Same thing with DRM - its scariest because one day it will work

2 comments

> Same thing with DRM - its scariest because one day it will work.

If corps really needed DRM to work well, it would work well already. The reason that it doesn't is that there is no business case:

1. The music industry has mostly (heavy emphasis on "mostly") woken up to the fact that DRM does not stop piracy. Only a good user experience stops privacy. Hence why piracy stopped being a big problem once streaming services like Spotify became available.

2. The movie and game industry only rely on DRM protecting the initial wave of sales right after the initial release. When the DRM of a AAA game gets cracked 90 days after release (as is usual for Denuvo afaik), it doesn't matter much because 95% of sales are already done at this point. Same for movies.
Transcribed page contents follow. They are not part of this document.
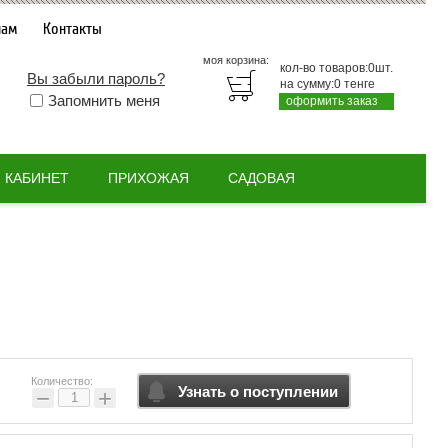
нам
Контакты
моя корзина:
кол-во товаров:
0
шт.
Вы забыли пароль?
на сумму:
0
тенге
Запомнить меня
оформить заказ
КАБИНЕТ
ПРИХОЖАЯ
САДОВАЯ
Количество:
Узнать о поступлении
−
+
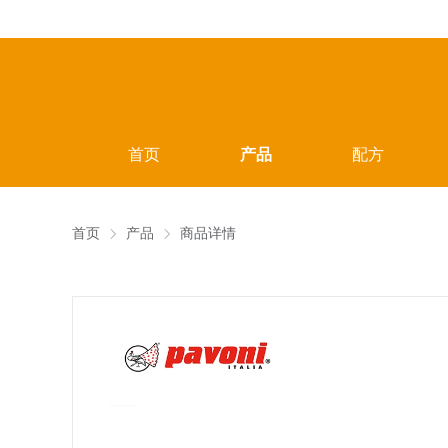
首页
产品
配方
首页
产品
商品详情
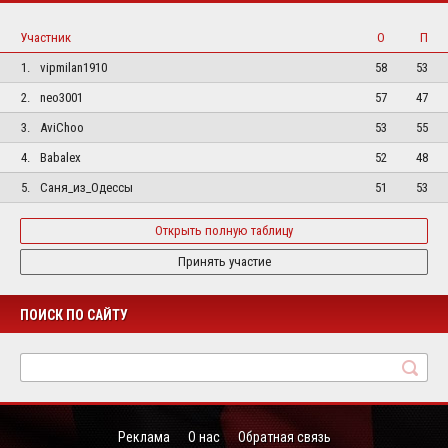
Участник
О
П
1.
vipmilan1910
58
53
2.
neo3001
57
47
3.
AviChoo
53
55
4.
Babalex
52
48
5.
Саня_из_Одессы
51
53
Открыть полную таблицу
Принять участие
ПОИСК ПО САЙТУ
Реклама
О нас
Обратная связь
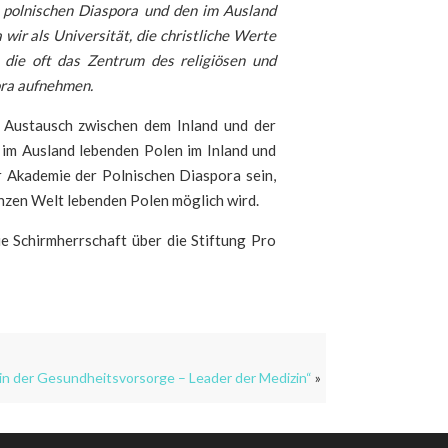
 polnischen Diaspora und den im Ausland
wir als Universität, die christliche Werte
 die oft das Zentrum des religiösen und
ora aufnehmen.
a, Austausch zwischen dem Inland und der
 im Ausland lebenden Polen im Inland und
r Akademie der Polnischen Diaspora sein,
anzen Welt lebenden Polen möglich wird.
e Schirmherrschaft über die Stiftung Pro
 in der Gesundheitsvorsorge – Leader der Medizin“
»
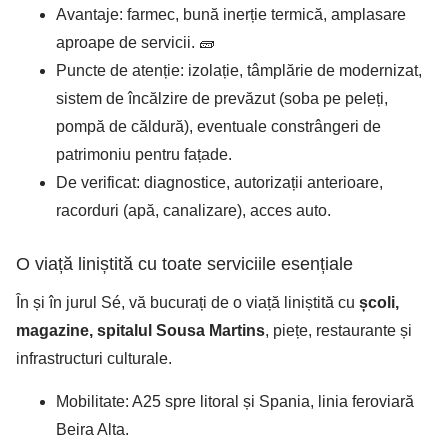
Avantaje: farmec, bună inerție termică, amplasare
aproape de servicii. 🧱
Puncte de atenție: izolație, tâmplărie de modernizat,
sistem de încălzire de prevăzut (soba pe peleți,
pompă de căldură), eventuale constrângeri de
patrimoniu pentru fațade.
De verificat: diagnostice, autorizații anterioare,
racorduri (apă, canalizare), acces auto.
O viață liniștită cu toate serviciile esențiale
În și în jurul Sé, vă bucurați de o viață liniștită cu
școli,
magazine, spitalul Sousa Martins
, piețe, restaurante și
infrastructuri culturale.
Mobilitate: A25 spre litoral și Spania, linia feroviară
Beira Alta.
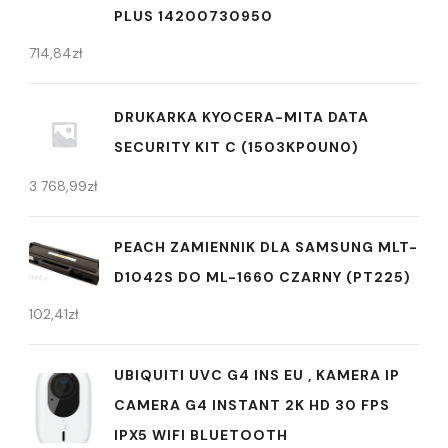
PLUS 14200730950
714,84
zł
DRUKARKA KYOCERA-MITA DATA
SECURITY KIT C (1503KP0UN0)
3 768,99
zł
PEACH ZAMIENNIK DLA SAMSUNG MLT-
D1042S DO ML-1660 CZARNY (PT225)
102,41
zł
UBIQUITI UVC G4 INS EU , KAMERA IP
CAMERA G4 INSTANT 2K HD 30 FPS
IPX5 WIFI BLUETOOTH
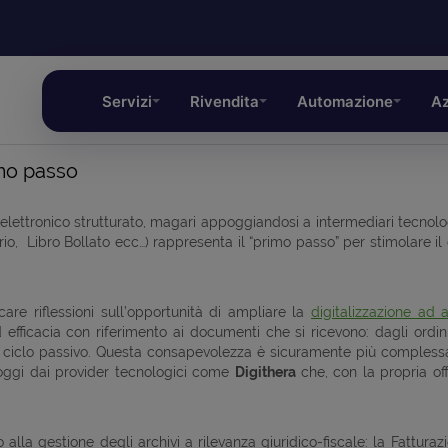
Servizi
Rivendita
Automazione
Az
rimo passo
ettronico strutturato, magari appoggiandosi a intermediari tecnologi
ntario, Libro Bollato ecc…) rappresenta il “primo passo” per stimolare
are riflessioni sull’opportunità di ampliare la
digitalizzazione ad 
efficacia con riferimento ai documenti che si ricevono: dagli ordini d
al ciclo passivo. Questa consapevolezza è sicuramente più complessa
o oggi dai provider tecnologici come
Digithera
che, con la propria of
la gestione degli archivi a rilevanza giuridico-fiscale: la Fatturaz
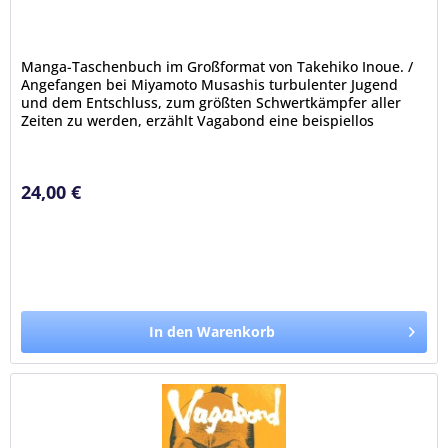
Manga-Taschenbuch im Großformat von Takehiko Inoue. /
Angefangen bei Miyamoto Musashis turbulenter Jugend
und dem Entschluss, zum größten Schwertkämpfer aller
Zeiten zu werden, erzählt Vagabond eine beispiellos
packende Geschichte über...
24,00 €
In den Warenkorb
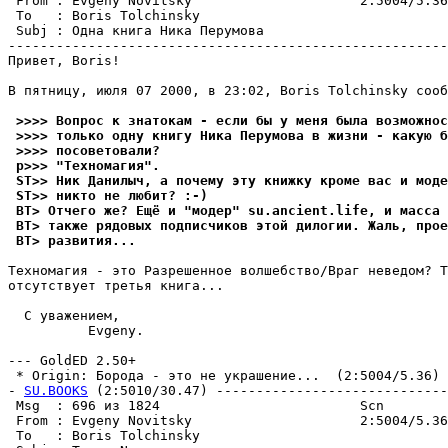
 From : Evgeny Novitsky                     2:5004/5.36
 To   : Boris Tolchinsky                               
 Subj : Одна книга Ника Пеpyмова                       
-------------------------------------------------------
Привет, Boris!

В пятницу, июля 07 2000, в 23:02, Boris Tolchinsky сооб
 >>>> Вопрос к знатокам - если бы y меня была возможнос
 >>>> только однy книгy Ника Пеpyмова в жизни - какyю б
 >>>> посоветовали?
 p>>> "Техномагия".
 ST>> Ник Данилыч, а почемy этy книжкy кроме вас и моде
 ST>> никто не любит? :-)
 BT> Отчего же? Ещё и "модер" su.ancient.life, и масса 
 BT> также pядовых подписчиков этой дилогии. Жаль, прое
 BT> pазвития...
Техномагия - это Разрешенное волшебство/Вpаг неведом? Т
отсутствует тpетья книга...

  С уважением,

          Evgeny.

--- GoldED 2.50+

 * Origin: Борода - это не укpашение...  (2:5004/5.36)

- 
SU.BOOKS
 (2:5010/30.47) -----------------------------
 Msg  : 696 из 1824                         Scn        
 From : Evgeny Novitsky                     2:5004/5.36
 To   : Boris Tolchinsky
The long tail is impacted a bit by the movie or game being available on piracy sites, but most customers still go through the official sales/streaming channels unless they're absolutely atrocious.

„Only a good user experience stops privacy.“ Very true
Sorry to break it to you but we're well past the "scary because it might (theoretically in a far away future) work" phase. Today IP blocks are practised by all or at least most nations, and even western "democratic" governments are salivating at China's advances in mass surveillance. Some of the worst offenders are Britain and Germany, but France is not much better. Countries with a "free" internet are becoming few and far between (thanks to the "free speech craze" the US is still amongst them, but on the other hand punishments are draconian if you "misbehave").